▸ Try it: An acceptable response holds only the line containing "Medal Haul of 29 medals at the Paralympic" and every line after it to the end of the records, each reproduced exactly.

(Saved data entries)

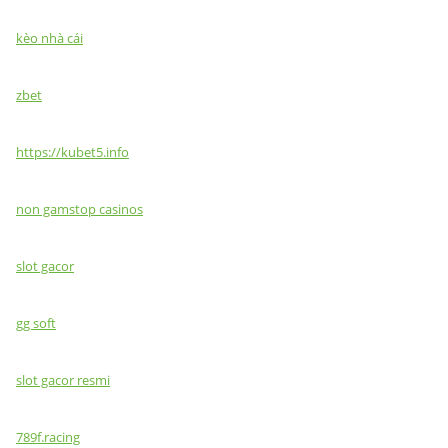
kèo nhà cái
zbet
https://kubet5.info
non gamstop casinos
slot gacor
gg soft
slot gacor resmi
789f.racing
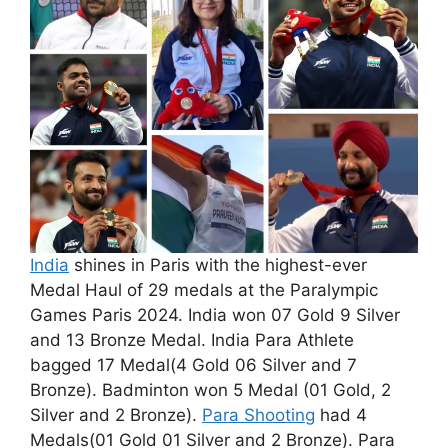
India
shines in Paris with the highest-ever
Medal Haul of 29 medals at the Paralympic
Games Paris 2024. India won 07 Gold 9 Silver
and 13 Bronze Medal. India Para Athlete
bagged 17 Medal(4 Gold 06 Silver and 7
Bronze). Badminton won 5 Medal (01 Gold, 2
Silver and 2 Bronze).
Para Shooting
had 4
Medals(01 Gold 01 Silver and 2 Bronze). Para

▸ Answer to this problem:
Medal Haul of 29 medals at the Paralympic
Games Paris 2024. India won 07 Gold 9 Silver
and 13 Bronze Medal. India Para Athlete
bagged 17 Medal(4 Gold 06 Silver and 7
Bronze). Badminton won 5 Medal (01 Gold, 2
Silver and 2 Bronze).
Para Shooting
had 4
Medals(01 Gold 01 Silver and 2 Bronze). Para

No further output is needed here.